> **ABOUT THIS EXERCISE**: Nothing but the exact lines from the one containing "Рекомендации (302, 1401)" through the last line of the records below belongs in your answer.

> **DATASET EXTRACT**:
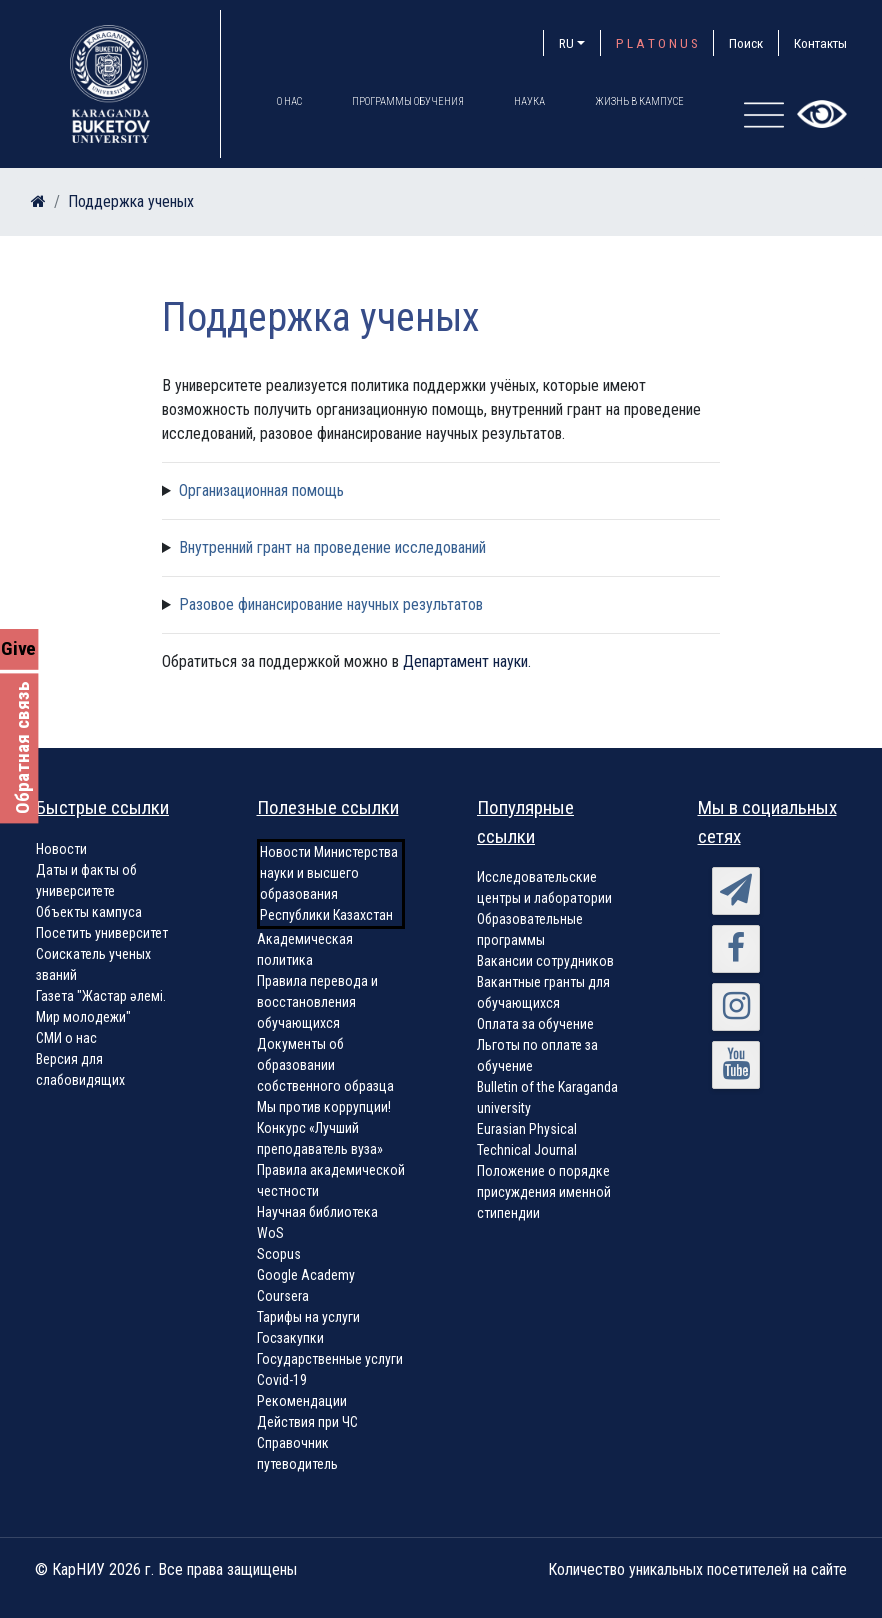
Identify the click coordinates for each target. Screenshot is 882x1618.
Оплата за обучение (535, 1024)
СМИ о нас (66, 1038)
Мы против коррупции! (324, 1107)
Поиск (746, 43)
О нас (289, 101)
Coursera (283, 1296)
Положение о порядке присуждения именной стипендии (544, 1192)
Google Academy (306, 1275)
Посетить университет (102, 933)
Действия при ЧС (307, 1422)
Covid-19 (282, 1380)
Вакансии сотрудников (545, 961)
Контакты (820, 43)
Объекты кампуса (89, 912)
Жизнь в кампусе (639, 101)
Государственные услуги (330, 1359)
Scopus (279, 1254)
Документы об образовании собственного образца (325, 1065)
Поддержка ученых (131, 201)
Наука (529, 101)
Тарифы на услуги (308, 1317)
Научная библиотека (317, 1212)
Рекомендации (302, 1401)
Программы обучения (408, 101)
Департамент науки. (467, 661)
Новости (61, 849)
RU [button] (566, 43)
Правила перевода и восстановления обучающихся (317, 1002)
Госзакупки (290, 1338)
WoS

> **OUTPUT FOR THIS EXERCISE**:
Рекомендации (302, 1401)
Программы обучения (408, 101)
Департамент науки. (467, 661)
Новости (61, 849)
RU [button] (566, 43)
Правила перевода и восстановления обучающихся (317, 1002)
Госзакупки (290, 1338)
WoS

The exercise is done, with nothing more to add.